◆ Work request
Within the data, how many lines hold the word "cocktails"? Answer with nothing but the number.
******************************
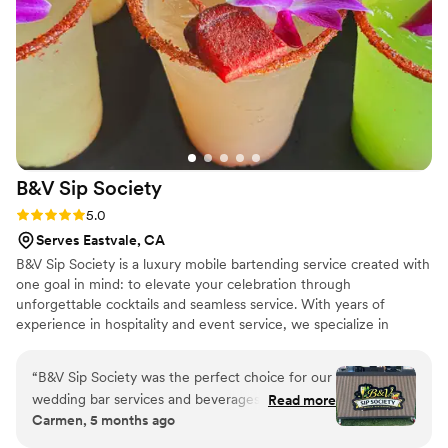
easy to communicate with, and truly made our
wedding day amazing. If you're looking for a
top-tier wedding/event bar team, I highly
recommend Desert Diamond Events!
”
B&V Sip
Society
Rating: 5.0 (10 reviews)
5.0
Serves Eastvale, CA
B&V Sip Society is a luxury mobile bartending service created with
one goal in mind: to elevate your celebration through
unforgettable cocktails and seamless service. With years of
experience in hospitality and event service, we specialize in
crafting fresh, handcrafted drinks using house-made juices,
purées, and thoughtful presentation. Every event is tailored to the
“
B&V Sip Society was the perfect choice for our
couple’s vision, from signature cocktails to bar aesthetics that
wedding bar services and beverages. As true
Read more
match your theme. We believe great drinks bring people together,
Carmen, 5 months ago
bar experts, Fernando and Jerry were able to
and we take pride in delivering an elevated, stress-free bar
answer all of our questions and provide
experience so you can focus on celebrating your love with family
******************************
◆ Response to the task
2